La libertà sessuale, quale espressione della personalità dell’individuo, trova la sua più alta forma di tutela nella proclamazione della inviolabilità assoluta dei diritti dell’uomo, riconosciuti e garantiti dalla Repubblica in ogni formazione sociale (art. 2 Cost.), e nella promozione del pieno sviluppo della persona che la Repubblica assume come compito primario (art. 3 Cost., comma 2).
La libertà di disporre del proprio corpo a fini sessuali è assoluta e incondizionata e non incontra limiti nelle diverse intenzioni che l’altra persona possa essersi prefissa. L’assolutezza del diritto tutelato non tollera, nella chiara volontà del legislatore, possibili attenuazioni che possano derivare dalla ricerca di un fine ulteriore e diverso dalla semplice consapevolezza di compiere un atto sessuale, fine estraneo alla fattispecie e non richiesto dall’art. 609-bis c.p., per qualificare la penale rilevanza della condotta.
6. Coerentemente alla natura del bene tutelato e alla centralità della persona offesa, unica titolare del diritto, nè il dolo specifico (“al fine di”), nè alcun movente esclusivo (“al solo scopo di”) contribuiscono alla tipizzazione dell’offesa, la quale è soggettivamente ascrivibile all’agente a titolo di dolo generico.
La valorizzazione di atteggiamenti interiori sposterebbe il disvalore della condotta incriminata dalla persona che subisce la limitazione della libertà sessuale a chi la viola. L’atto deve essere definito come “sessuale” sul piano obiettivo, non su quello soggettivo delle intenzioni dell’agente. Se, perciò, il fine di concupiscenza non concorre a qualificare l’atto come sessuale, il fine ludico o di umiliazione della vittima non lo esclude (Sez. 3, n. 25112 del 13/02/2007, Rv. 236964; Sez. 3, n. 35625 del 11/07/2007, Polifrone, Rv. 237294).
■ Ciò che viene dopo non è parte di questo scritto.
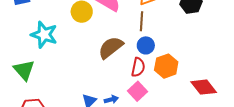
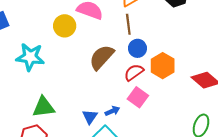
red semicircle: (138, 67) -> (134, 72), turned -126
green triangle: (24, 70) -> (44, 107), moved, turned -45

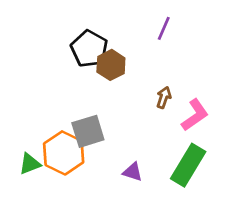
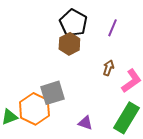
purple line: (164, 28) -> (112, 28), moved
black pentagon: (89, 49) -> (73, 23), moved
7. Ai fini dell’integrazione dell’elemento soggettivo del reato di violenza sessuale non è perciò necessario che la condotta sia specificamente finalizzata al soddisfacimento del piacere sessuale dell’agente, essendo sufficiente che questi sia consapevole della natura oggettivamente “sessuale” dell’atto posto in essere volontariamente, ossia della sua idoneità a soddisfare il piacere sessuale o a suscitarne lo stimolo, a prescindere dallo scopo perseguito (Sez. 3, n. 3648 del 03/10/2017, dep. 25/01/2018, T., Rv. 272449: fattispecie di palpeggiamento dei glutei e del seno delle persone offese; Sez. 3, n. 21020 del 28/10/2014, dep. 21/05/2015, P.G. in c. C., Rv. 263738: fattispecie di palpeggiamenti e schiaffi sui glutei della vittima, nella quale la Corte ha escluso che l’eventuale finalità ingiuriosa dell’agente escludesse la natura sessuale della condotta).
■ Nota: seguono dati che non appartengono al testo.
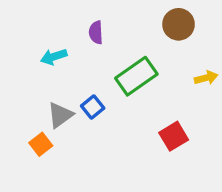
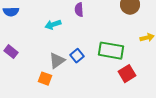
green rectangle: (136, 76) -> (111, 51), moved, turned 45
orange square: (41, 144) -> (45, 79), turned -32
In altri termini, l’elemento soggettivo del reato di violenza sessuale è integrato dal dolo generico, consistente nella coscienza e volontà di compiere un atto invasivo e lesivo della libertà sessuale della persona offesa non consenziente, sicché non è necessario che detto atto sia diretto al soddisfacimento dei desideri dell’agente, nè rilevano possibili fini ulteriori – di concupiscenza, di gioco, di mera violenza fisica o di umiliazione morale – dal medesimo perseguiti (Sez. 3, n. 4913 del 22/10/2014, dep. 03/02/2015, P., Rv. 262470).
8. Nel caso di specie, non è controversa la natura sessuale dell’atto, e nemmeno che esso sia stato deliberatamente realizzato dall’imputato; del pari, non emerge che la donna avesse prestato il preventivo consenso all’atto, anche considerando che, in ogni caso, la relazione sentimentale tra i due era terminata da parecchi mesi, quantomeno dal novembre 2011.
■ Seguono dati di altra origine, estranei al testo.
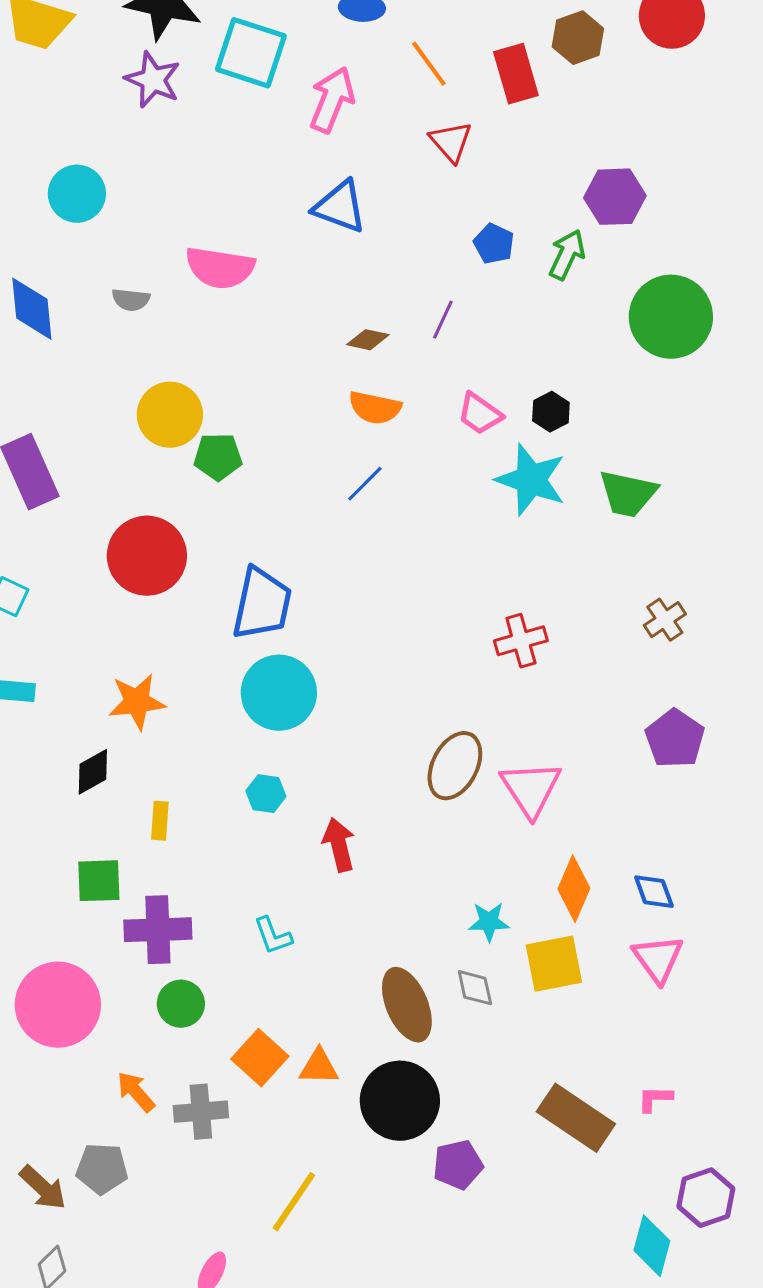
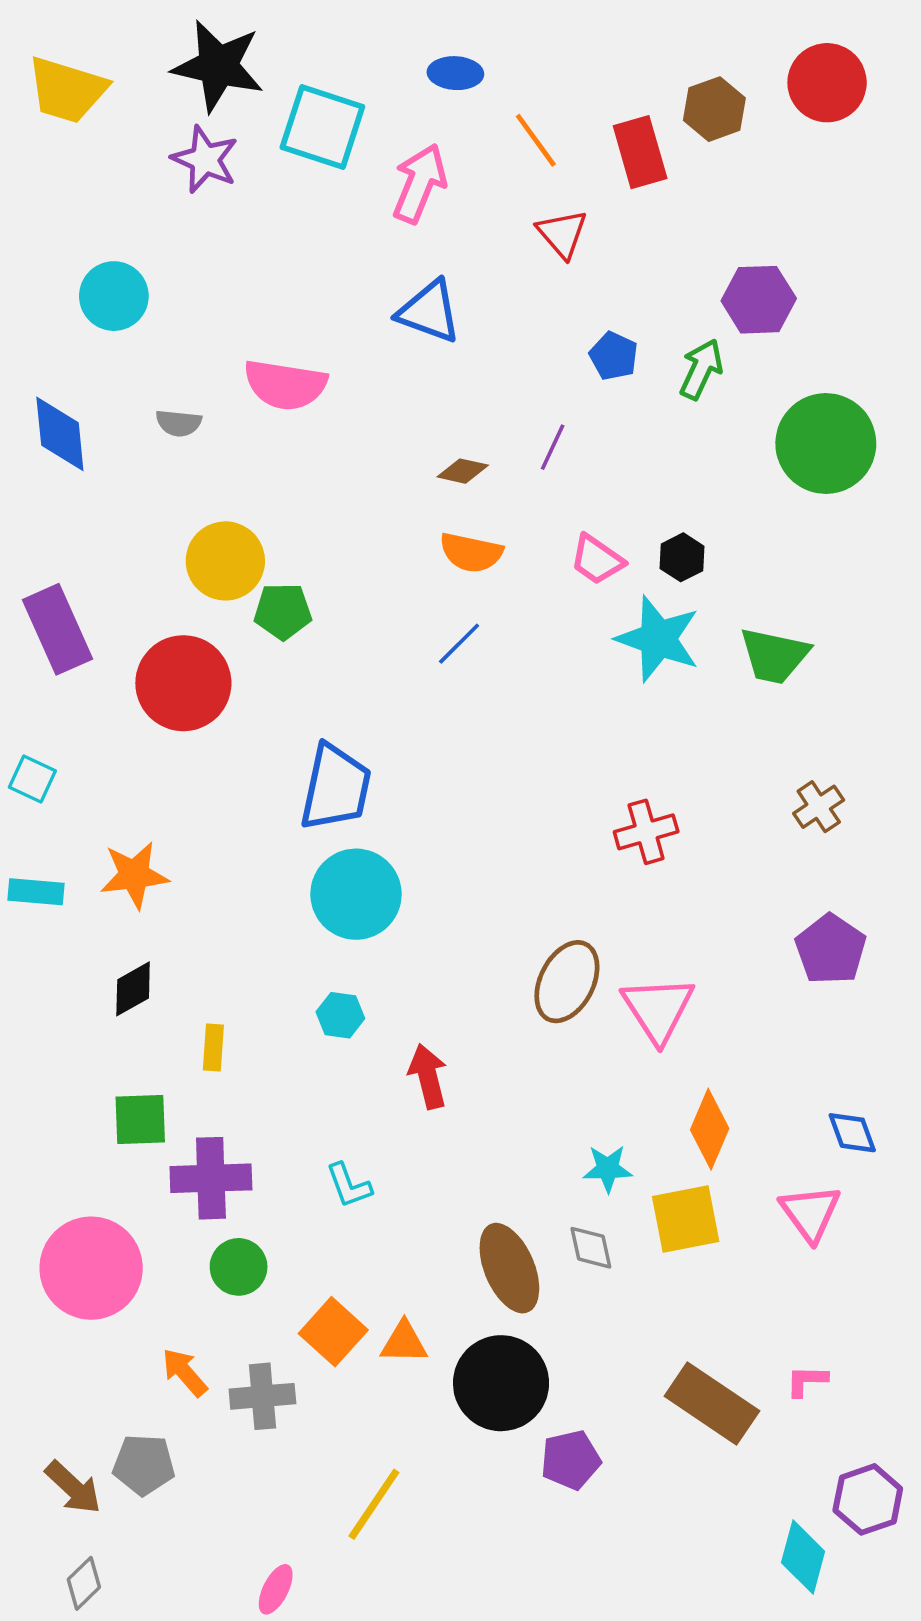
red circle: (147, 556) -> (183, 683), moved
orange star: (137, 702) -> (134, 875), moved
blue diamond: (654, 892) -> (852, 1133), moved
La circostanza, valorizzata dalla Corte territoriale, che l’imputato non fosse mosso da un desiderio sessuale, ma abbia agito per scherzo attiene unicamente al movente dall’azione, che, come detto, non incide sulla sussistenza degli elementi oggettivi e soggettivi della fattispecie in esame.
In altri termini, la Corte territoriale ha attribuito rilevanza scusante al movente, ossia al fatto che l’agente avesse agito per “scherzo”, il che si pone in contrasto con la ricostruzione della fattispecie come sopra delineata.